Another key area where technology can aid us in having more information at our fingertips is via a “differential” diagnosis or problem list, which is accessed via the cloud and links to our patient file and further information we input. After we have reviewed the patient “history” and examination. (e.g. is this appendicitis? a urinary tract infection? constipation? inflammatory bowel disease?) The practitioner must then troll his memory banks and innate knowledge base, or one may need to consult texts/online sources to check up/confirm their thinking. Cloud based technology could aid us and speed up the confirmatory differential diagnosis. As their is no doubt much room for improvement in the current approach, with many practitioners currently relying on their tacit knowledge base at the frontline which, while mostly effective, is subject to human error. Once the differential diagnosis or problem list is drawn up, then a related treatment plan could be formulated, and treatments in the form of procedures and/or prescriptions for medications may be suggested by our cloud database.
Emergency Medicine must continue its current academic trajectory, to keep pace with the challenges that technology brings to our patient care. If academic training lags behind the technology curve our practitioners and therefore our patients will be the poorer. We must ensure that there is now technology/practitioner gap as we continue to push the boundaries in improving our patient care. The danger of technology, is that it has the ability to make us lazy and self reliant.
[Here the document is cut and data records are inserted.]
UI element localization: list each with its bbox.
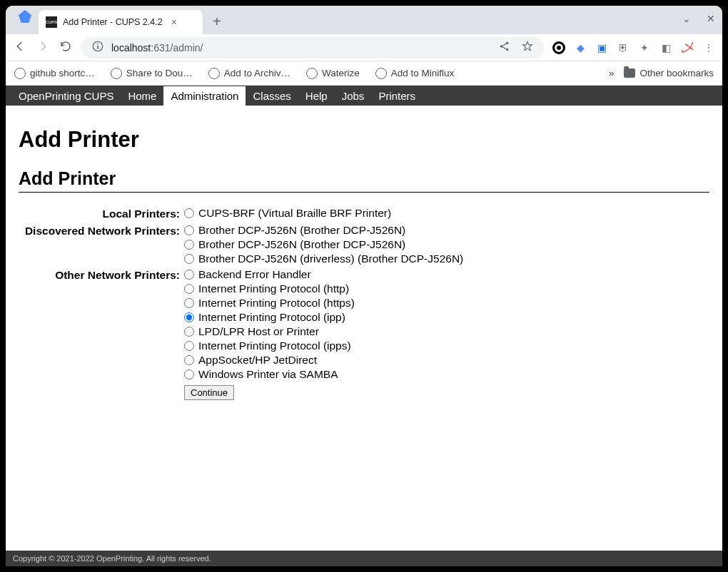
continue-button[interactable]: Continue [184, 385, 234, 400]
other-printers-label: Other Network Printers: [19, 267, 184, 382]
printer-option[interactable]: LPD/LPR Host or Printer [184, 325, 463, 339]
printer-option[interactable]: Internet Printing Protocol (ipps) [184, 339, 463, 353]
printer-option[interactable]: Windows Printer via SAMBA [184, 367, 463, 382]
svg-point-4 [506, 42, 508, 44]
nav-administration[interactable]: Administration [163, 86, 246, 106]
bookmarks-bar: github shortc… Share to Dou… Add to Arch… [6, 61, 722, 86]
nav-help[interactable]: Help [298, 86, 335, 106]
nav-classes[interactable]: Classes [246, 86, 298, 106]
svg-point-5 [506, 48, 508, 51]
share-icon[interactable] [498, 40, 511, 55]
svg-rect-2 [97, 44, 98, 45]
browser-tab[interactable]: CUPS Add Printer - CUPS 2.4.2 × [39, 10, 203, 34]
printer-radio[interactable] [184, 270, 194, 280]
browser-toolbar: localhost:631/admin/ ◆ ▣ ⛨ ✦ ◧ 乄 ⋮ [6, 34, 722, 61]
extension-shield-icon[interactable]: ▣ [595, 41, 608, 54]
globe-icon [14, 68, 26, 79]
printer-option[interactable]: Internet Printing Protocol (http) [184, 282, 463, 296]
bookmark-item[interactable]: Add to Miniflux [375, 68, 455, 79]
nav-printers[interactable]: Printers [371, 86, 423, 106]
other-bookmarks-button[interactable]: Other bookmarks [624, 68, 714, 78]
printer-radio[interactable] [184, 312, 194, 322]
local-printers-label: Local Printers: [19, 205, 184, 223]
side-panel-icon[interactable]: ◧ [659, 41, 672, 54]
tab-close-button[interactable]: × [168, 16, 180, 28]
url-display: localhost:631/admin/ [111, 42, 203, 53]
nav-forward-button[interactable] [36, 40, 50, 56]
printer-option[interactable]: Backend Error Handler [184, 267, 463, 282]
printer-option[interactable]: Internet Printing Protocol (ipp) [184, 310, 463, 325]
page-body: Add Printer Add Printer Local Printers: … [6, 106, 722, 551]
svg-point-3 [500, 45, 502, 47]
extension-circle-icon[interactable] [552, 41, 565, 54]
printer-radio[interactable] [184, 341, 194, 351]
tab-title: Add Printer - CUPS 2.4.2 [63, 17, 163, 27]
bookmark-star-icon[interactable] [521, 40, 534, 55]
window-close-button[interactable]: ✕ [707, 13, 715, 24]
cups-navbar: OpenPrinting CUPS Home Administration Cl… [6, 86, 722, 106]
nav-jobs[interactable]: Jobs [335, 86, 372, 106]
cups-brand[interactable]: OpenPrinting CUPS [11, 86, 121, 106]
printer-option[interactable]: Brother DCP-J526N (Brother DCP-J526N) [184, 238, 463, 252]
printer-radio[interactable] [184, 225, 194, 235]
extension-icons: ◆ ▣ ⛨ ✦ ◧ 乄 ⋮ [552, 41, 715, 54]
browser-tabstrip: CUPS Add Printer - CUPS 2.4.2 × + ⌄ ✕ [6, 6, 722, 34]
add-printer-form: Local Printers: CUPS-BRF (Virtual Braill… [19, 205, 463, 400]
globe-icon [208, 68, 220, 79]
printer-option[interactable]: Brother DCP-J526N (Brother DCP-J526N) [184, 223, 463, 238]
page-title: Add Printer [19, 127, 709, 153]
window-minimize-chevron-icon[interactable]: ⌄ [682, 13, 691, 24]
site-info-icon[interactable] [91, 40, 104, 55]
printer-radio[interactable] [184, 208, 194, 218]
printer-radio[interactable] [184, 369, 194, 379]
extension-ublock-icon[interactable]: ⛨ [617, 41, 630, 54]
printer-option[interactable]: CUPS-BRF (Virtual Braille BRF Printer) [184, 206, 463, 220]
address-bar[interactable]: localhost:631/admin/ [81, 37, 544, 58]
section-heading: Add Printer [19, 168, 709, 193]
bookmark-item[interactable]: Add to Archiv… [208, 68, 290, 79]
globe-icon [375, 68, 387, 79]
discovered-printers-label: Discovered Network Printers: [19, 223, 184, 267]
new-tab-button[interactable]: + [203, 14, 230, 34]
browser-menu-button[interactable]: ⋮ [702, 41, 715, 54]
printer-option[interactable]: Brother DCP-J526N (driverless) (Brother … [184, 252, 463, 266]
extension-vivaldi-icon[interactable]: ◆ [574, 41, 587, 54]
nav-reload-button[interactable] [59, 40, 73, 56]
bookmarks-overflow-button[interactable]: » [609, 68, 615, 78]
app-icon [19, 10, 31, 23]
page-footer: Copyright © 2021-2022 OpenPrinting. All … [6, 551, 722, 566]
nav-back-button[interactable] [13, 40, 27, 56]
favicon-icon: CUPS [46, 16, 57, 28]
printer-radio[interactable] [184, 298, 194, 308]
folder-icon [624, 68, 635, 78]
nav-home[interactable]: Home [121, 86, 163, 106]
bookmark-item[interactable]: github shortc… [14, 68, 95, 79]
printer-radio[interactable] [184, 254, 194, 264]
printer-radio[interactable] [184, 284, 194, 294]
printer-radio[interactable] [184, 240, 194, 250]
globe-icon [111, 68, 122, 79]
extension-brush-icon[interactable]: 乄 [681, 41, 694, 54]
printer-option[interactable]: Internet Printing Protocol (https) [184, 296, 463, 310]
extensions-menu-icon[interactable]: ✦ [638, 41, 651, 54]
printer-radio[interactable] [184, 355, 194, 365]
svg-rect-1 [97, 46, 98, 49]
bookmark-item[interactable]: Waterize [306, 68, 360, 79]
globe-icon [306, 68, 318, 79]
bookmark-item[interactable]: Share to Dou… [111, 68, 193, 79]
printer-radio[interactable] [184, 327, 194, 337]
printer-option[interactable]: AppSocket/HP JetDirect [184, 353, 463, 367]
It has become noticeable in certain areas of emergency medicine how our reliance on technology has allowed us to forget the three cornerstones of good medicine, diagnosis, confirmation and reaffirmation; of which the diagnosis and confirmation are reliant on us having a hands on approach to our patients (which is becoming a dying art). Good solid diagnostic skills will always be an essential tool of medicine, especially emergency medicine, we forget this at our and our patients peril.